Je me suis rendu compte récemment que j’ai une échelle intérieure.
Une sorte d’estimation silencieuse.
Immergé dans un groupe, je demeure rigide et austère.
Souriant dedans et froid dehors
Quand je suis dans la rue, dans un bus, dans un café,
mon corps évalue.
Il observe les visages, les postures, les voix.
Et sans que j’aie besoin d’y penser,
il calcule :
“Est-ce que c’est sûr ici ?
Est-ce que je pourrais me défendre ?
Est-ce qu’il pourrait se passer quelque chose ?”
Avant, je ne savais pas que je faisais ça.
Ça se passait en arrière-plan.
Comme une fonction automatique.
Une veille permanente.
Aujourd’hui, je le vois.
C’est ça qui a changé.
La conscience.
Quand je croise une bande de jeunes,
quand un homme parle trop fort,
quand un regard accroche le mien trop longtemps,
quelque chose se tend puis je relâche.
Une alarme douce.
Une possibilité d’attaque, même si rien ne menace.

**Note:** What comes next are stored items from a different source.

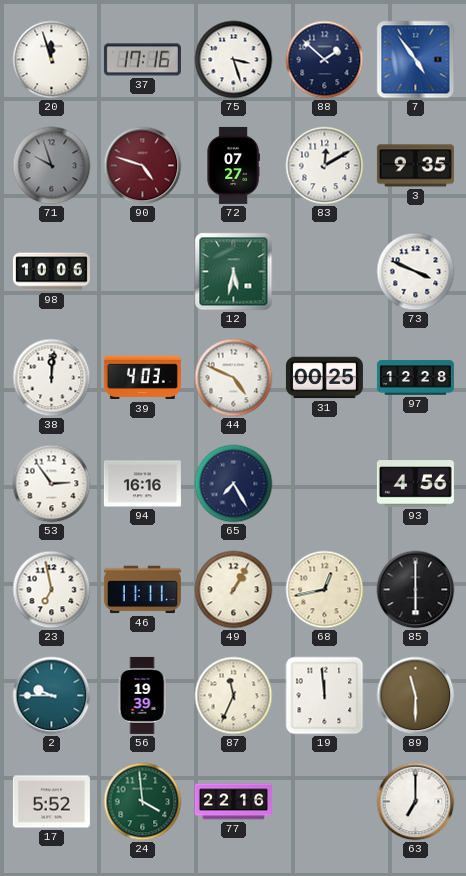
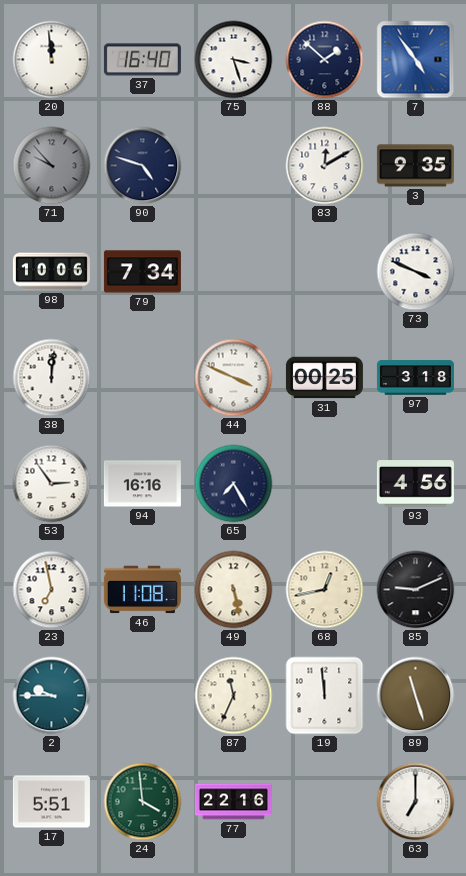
20: 11:57 -> 11:59
37: 17:16 -> 16:40
71: 9:57 -> 9:53
90 dial: burgundy -> navy
72: 07:27 -> none
79: none -> 7:34
12: 5:32 -> none
39: 4:03 -> none
44: 4:49 -> 3:49
97: 12:28 -> 3:18
46: 11:11 -> 11:08
49: 1:05 -> 5:28
85: 6:00 -> 9:11
56: 19:39 -> none
89: 11:30 -> 11:27
17: 5:52 -> 5:51
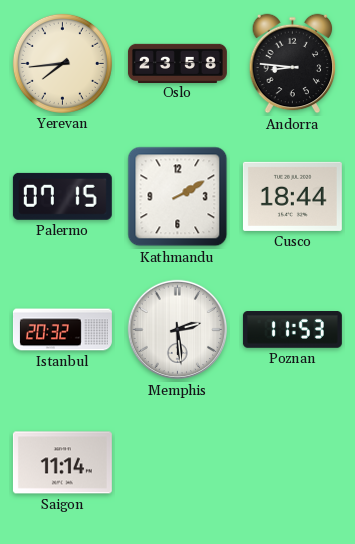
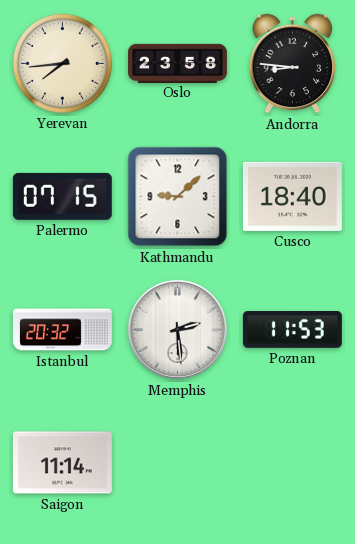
Kathmandu: 2:10 -> 9:08
Cusco: 18:44 -> 18:40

« on se sait jamais » me dis-je !
Et pourtant, je sais que je ne suis plus l’enfant
qui devait anticiper, deviner, éviter.
Je sais que le lycée est loin.
Que l’enfance aussi.
Je sais tout cela, mentalement.
Mais le corps, lui, continue d’assurer la veille.
Comme s’il n’avait pas reçu la mise à jour.
Aujourd’hui je le vois faire, je relativise.
Je l’observe évaluer la sécurité autour de moi.
Je ne le combats pas.
Je ne le juge pas.
Je lui laisse finir son scan et je reste évitant, détaché, distant…
Puis je lui dis simplement, intérieurement :
“Il n’y a plus de danger.
On peut être ici.”
Parfois, ça suffit.
Parfois non.
Mais déjà,
ne plus ‘confondre’ le passé et le présent,
c’est une ouverture.
Une respiration.
Un pas hors de l’alerte permanente.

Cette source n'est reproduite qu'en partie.